LINKS BELOW TO WEBSITE REGARDING VARIAX AND HELIX.
https://uk.line6.com/variax-modeling-guitars/jtv-us/
It is the equivalent of having a guitarist with a foot pedal system to change guitar dynamics on stage. But also much more too. Your one guitar can become another make of guitar sound. Flick a switch and you go from a gutsy raw Les Paul to a Rickenbackers’ unique sound in the blink of an eye. Switch…Six to twelve string guitar. Switch….Electric to acoustic. Switch….Banjo to ukulele. Switch. Switch. Switch…..I was mesmerised! One guitar does all. And sounds pretty amazing too. When we spent a day rehearsing, the Helix ‘floor’ system was used to change dynamics through a small speaker on a tall stand that had an output of sound equivalent to a huge stack of speakers in the past. The volume achieved whilst he was playing through the small speaker was phenomenal.
Below. The MV88 has three capture choices of left, right and cardioid centre captures in both mono and stereo. Ideal for podcasting interviews too.


And here begs the question. Do you record the speakers with a microphone or choose the option of ‘direct to the computer’ for recording sound? I have no idea which would sound best. But certainly cannot play in ‘The Den’ at home with the six string electric guitar volume ramped up to ten to capture energy and bite. The neighbours down the road would come knocking. Musicians definitely live in our village.
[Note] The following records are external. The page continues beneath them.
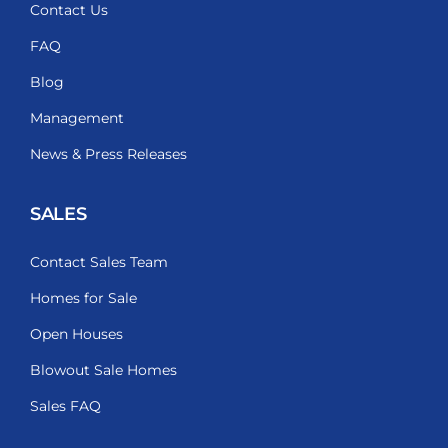
Contact Us
FAQ
Blog
Management
News & Press Releases
SALES
Contact Sales Team
Homes for Sale
Open Houses
Blowout Sale Homes
Sales FAQ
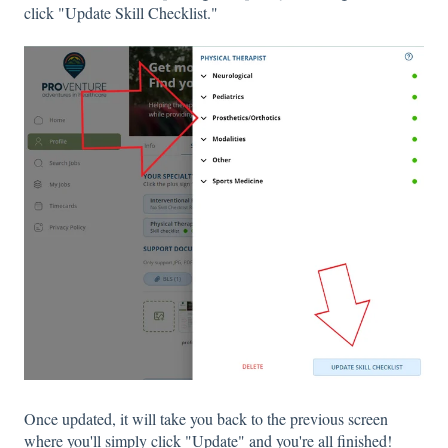
click "Update Skill Checklist."
Once updated, it will take you back to the previous screen
where you'll simply click "Update" and you're all finished!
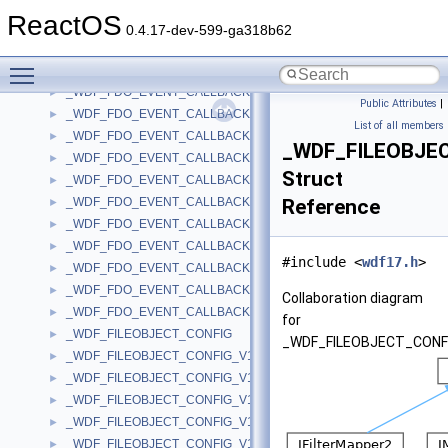
_WDF_DRIVER_VERSION_AVAILABLE_PARAMS_V1_7
►
ReactOS
_WDF_DRIVER_VERSION_AVAILABLE_PARAMS_V1_9
►
0.4.17-dev-599-ga318b62
_WDF_DRIVER_VERSION_AVAILABLE_PARAMS_V2_0
►
Toggle main menu visibility
_WDF_DRIVER_VERSION_AVAILABLE_PARAMS_V2_15
►
_WDF_FDO_EVENT_CALLBACKS
►
Public Attributes
|
_WDF_FDO_EVENT_CALLBACKS_V1_0
►
List of all members
_WDF_FDO_EVENT_CALLBACKS_V1_1
►
_WDF_FILEOBJE
_WDF_FDO_EVENT_CALLBACKS_V1_11
►
Struct
_WDF_FDO_EVENT_CALLBACKS_V1_13
►
_WDF_FDO_EVENT_CALLBACKS_V1_15
Reference
►
_WDF_FDO_EVENT_CALLBACKS_V1_5
►
_WDF_FDO_EVENT_CALLBACKS_V1_7
►
#include <
wdf17.h
>
_WDF_FDO_EVENT_CALLBACKS_V1_9
►
_WDF_FDO_EVENT_CALLBACKS_V2_0
►
Collaboration diagram
_WDF_FDO_EVENT_CALLBACKS_V2_15
►
for
_WDF_FILEOBJECT_CONFIG
►
_WDF_FILEOBJECT_CONF
_WDF_FILEOBJECT_CONFIG_V1_0
►
_WDF_FILEOBJECT_CONFIG_V1_1
►
_WDF_FILEOBJECT_CONFIG_V1_11
►
_WDF_FILEOBJECT_CONFIG_V1_13
►
_WDF_FILEOBJECT_CONFIG_V1_15
►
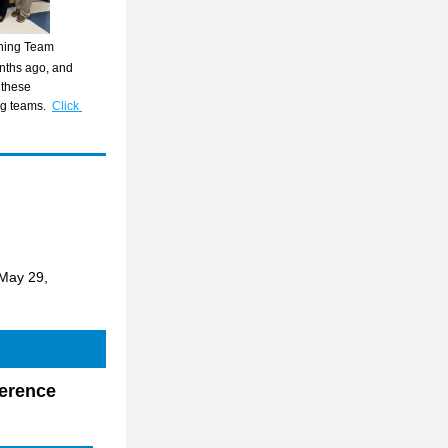
rning Team
ths ago, and 
these 
ng teams.
Click 
May 29, 
erence 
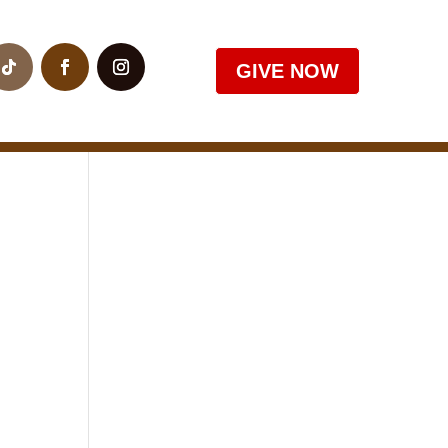
GIVE NOW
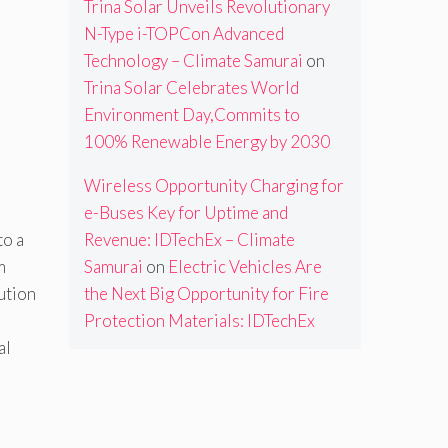
Trina Solar Unveils Revolutionary
N-Type i-TOPCon Advanced
Technology – Climate Samurai
on
Trina Solar Celebrates World
Environment Day,Commits to
100% Renewable Energy by 2030
Wireless Opportunity Charging for
e-Buses Key for Uptime and
Revenue: IDTechEx – Climate
to a
Samurai
on
Electric Vehicles Are
m
the Next Big Opportunity for Fire
ution
Protection Materials: IDTechEx
al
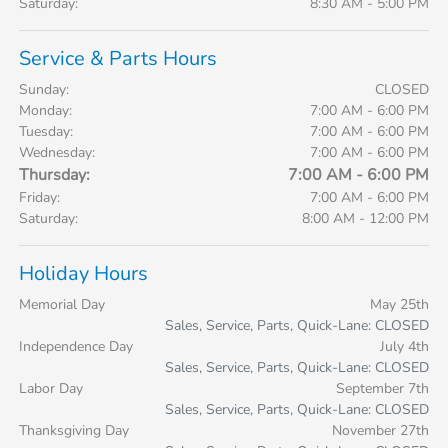
Saturday:
8:30 AM - 5:00 PM
Service & Parts Hours
Sunday:
CLOSED
Monday:
7:00 AM - 6:00 PM
Tuesday:
7:00 AM - 6:00 PM
Wednesday:
7:00 AM - 6:00 PM
Thursday:
7:00 AM - 6:00 PM
Friday:
7:00 AM - 6:00 PM
Saturday:
8:00 AM - 12:00 PM
Holiday Hours
Memorial Day
May 25th
Sales, Service, Parts, Quick-Lane: CLOSED
Independence Day
July 4th
Sales, Service, Parts, Quick-Lane: CLOSED
Labor Day
September 7th
Sales, Service, Parts, Quick-Lane: CLOSED
Thanksgiving Day
November 27th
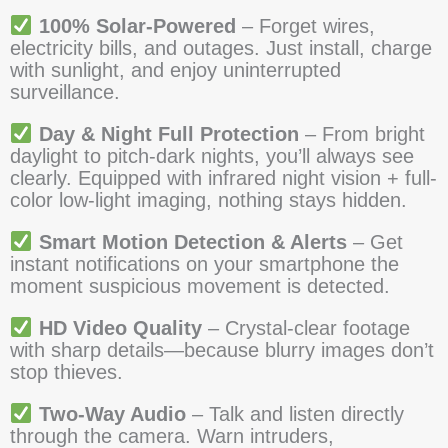
100% Solar-Powered
– Forget wires,
electricity bills, and outages. Just install, charge
with sunlight, and enjoy uninterrupted
surveillance.
Day & Night Full Protection
– From bright
daylight to pitch-dark nights, you’ll always see
clearly. Equipped with infrared night vision + full-
color low-light imaging, nothing stays hidden.
Smart Motion Detection & Alerts
– Get
instant notifications on your smartphone the
moment suspicious movement is detected.
HD Video Quality
– Crystal-clear footage
with sharp details—because blurry images don’t
stop thieves.
Two-Way Audio
– Talk and listen directly
through the camera. Warn intruders,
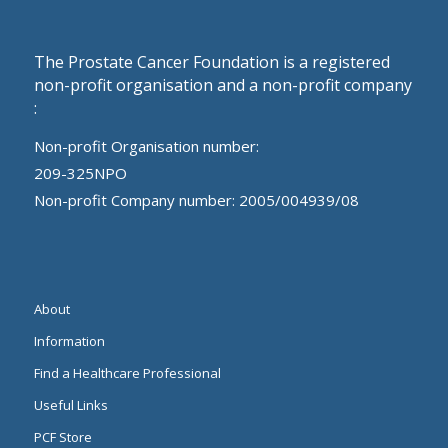
The Prostate Cancer Foundation is a registered
non-profit organisation and a non-profit company
:
Non-profit Organisation number:
209-325NPO
Non-profit Company number: 2005/004939/08
About
Information
Find a Healthcare Professional
Useful Links
PCF Store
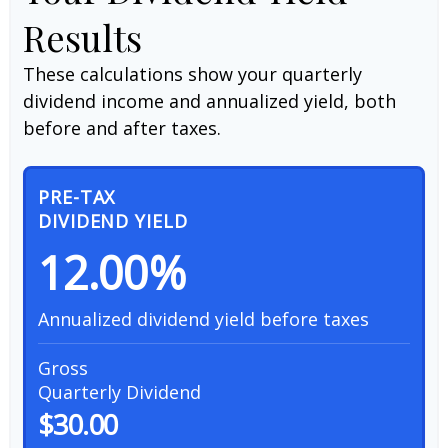
Results
These calculations show your quarterly
dividend income and annualized yield, both
before and after taxes.
PRE-TAX
DIVIDEND YIELD
12.00%
Annualized dividend yield before taxes
Gross
Quarterly Dividend
$30.00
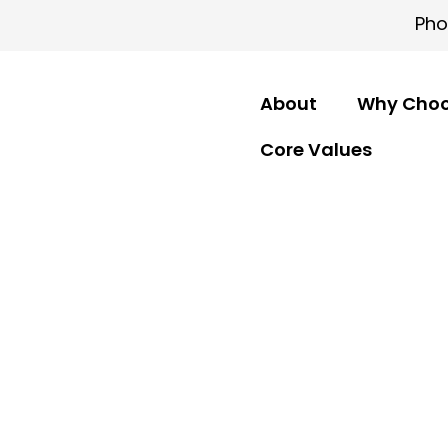
Pho
About
Why Choo
Core Values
I know because I can hear them from time to time from distance!

To be honest, when we used the Shure MV88 microphone (such a tiny little mic plugged into the iPhone) and recorded a couple of songs when rehearsing recently, with a ‘one mic to capture all’ scenario, it was a phenomenal result sound quality wise. We simply placed the mic to catch guitar, bass and drums all at once. That Shure MV88 and its equivalent MV88+ are phenomenal microphones. My old school Shure SM58 (made in the USA) vocal mic from the mid 1970s is pure class. Essential for live gigs. But it couldn’t achieve the sound that the MV88 did.
Example below of a band recorded playing in rehearsal with the simplicity of the Shure MV88 and an iPhone.
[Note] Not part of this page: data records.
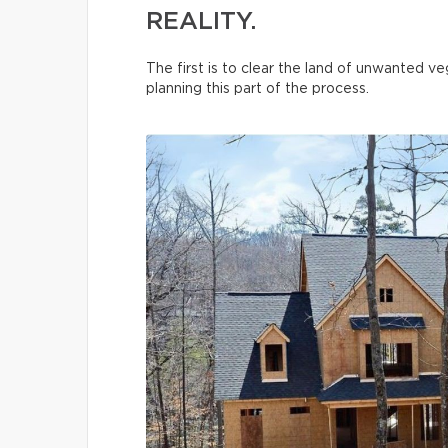
REALITY.
The first is to clear the land of unwanted 
planning this part of the process.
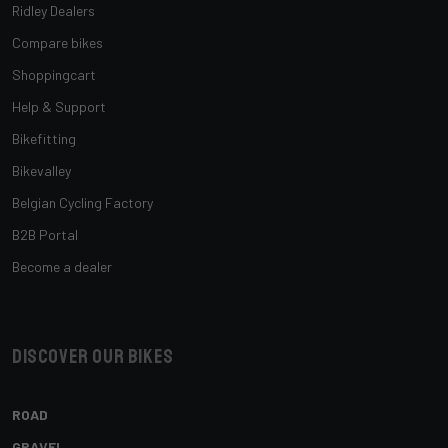
Ridley Dealers
Compare bikes
Shoppingcart
Help & Support
Bikefitting
Bikevalley
Belgian Cycling Factory
B2B Portal
Become a dealer
Discover our bikes
ROAD
GRAVEL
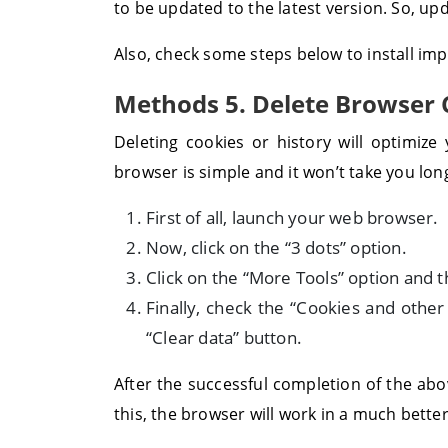
to be updated to the latest version. So, up
Also, check some steps below to install im
Methods 5. Delete Browser 
Deleting cookies or history will optimiz
browser is simple and it won’t take you lon
First of all, launch your web browser.
Now, click on the “3 dots” option.
Click on the “More Tools” option and t
Finally, check the “Cookies and other
“Clear data” button.
After the successful completion of the abo
this, the browser will work in a much bette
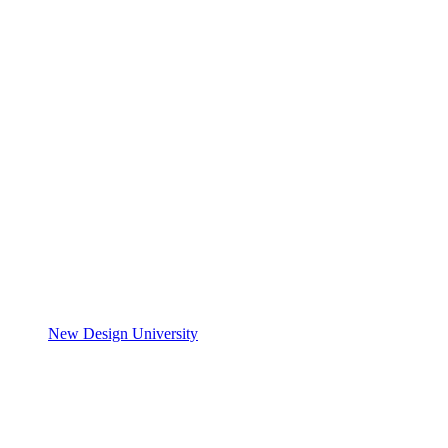
New Design University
Which of course comes to recording the drum kit to get a decent result. Steve, my guitarist brother, has the Shure MV88+ and I have the MV88. I also have a MV5 Shure microphone too which plugs in to a USB port. So capturing the drum’s qualities with three decent mic sources should be fine. Then, once recorded, send the results to the GarageBand app to add to the songs already worked on. I have put off getting the Logic Pro system. Too complicated as yet. Too expensive too. GarageBand is free and very efficient when viewed on and used within the Apple Mac system.
So much to think about to create the sound as a ‘we are musicians playing and doing our thing’ ideology. With modern technology making life easier than when we were capturing on a four track tape system back in the 1970s/1980s. But the idea is to capture a human touch. No inbuilt add ons to be used. Or as sparingly as possible. You can get an electronic ‘clapping hands’ option in GarageBand. I’d rather clap my hands into a microphone and smile at the vibe of doing so.
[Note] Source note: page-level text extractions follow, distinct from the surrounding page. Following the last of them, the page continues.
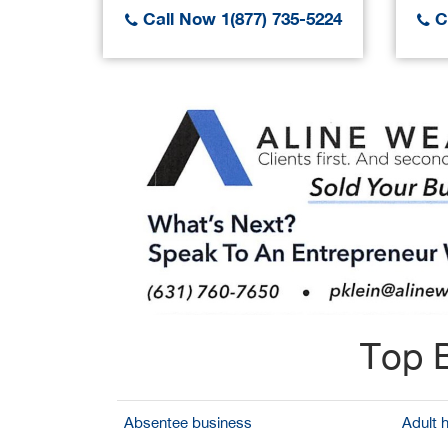
Call Now 1(877) 735-5224
Ca
Top B
Absentee business
Adult 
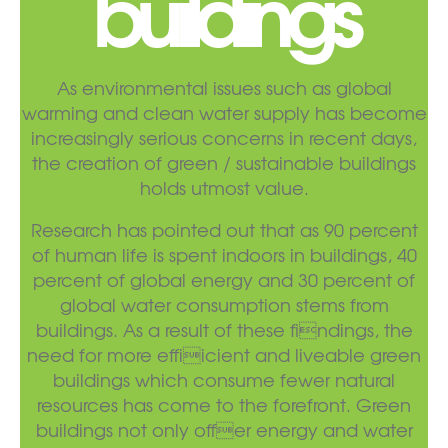
buildings
As environmental issues such as global
warming and clean water supply has become
increasingly serious concerns in recent days,
the creation of green / sustainable buildings
holds utmost value.
Research has pointed out that as 90 percent
of human life is spent indoors in buildings, 40
percent of global energy and 30 percent of
global water consumption stems from
buildings. As a result of these findings, the
need for more effiicient and liveable green
buildings which consume fewer natural
resources has come to the forefront. Green
buildings not only offer energy and water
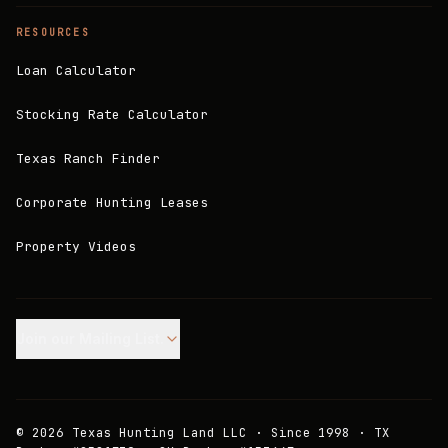
RESOURCES
Loan Calculator
Stocking Rate Calculator
Texas Ranch Finder
Corporate Hunting Leases
Property Videos
Join our Mailing List.
©
2026
Texas Hunting Land LLC · Since 1998 · TX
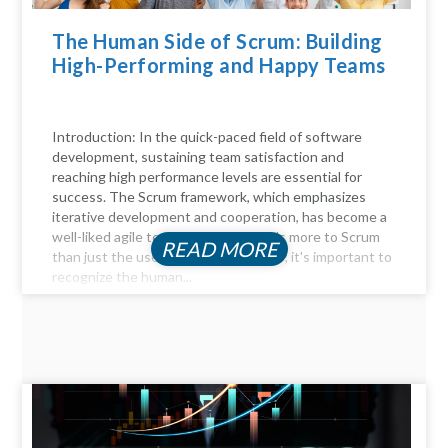
The Human Side of Scrum: Building
High-Performing and Happy Teams
Introduction: In the quick-paced field of software
development, sustaining team satisfaction and
reaching high performance levels are essential for
success. The Scrum framework, which emphasizes
iterative development and cooperation, has become a
well-liked agile technique. But there's more to Scrum
READ MORE
than just the user stories and sprints; it's important to
recognize the human...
Also, I still sit for hours on end practicing playing my self written bass lines whilst singing the vocals at the same time. Watching it come together and becoming more fluid produces a fantastic feeling of achievement. That is priceless. Of course, to play live at an open mic session in the future will need the human touch still.

Currently? There is an Akai keyboard ordered and arriving tomorrow. Photo above. Also, Beyerdynamic headphones are arriving today. I have suddenly left my comfort zone of an acoustic guitar and warbling vocals captured by a simple ‘turn on the iPad and capture my songs/ideas with its generic internal microphone’ scenario. I want to release songs to the World. Not for success. But for personal aims to actually do something decent with my songwriting/songs in my retirement years.
So, with my heart willing and my brain befuddled, the project is going ahead. Marvellously well for optimism and motivation……but with a large pinch of trepidation alongside too.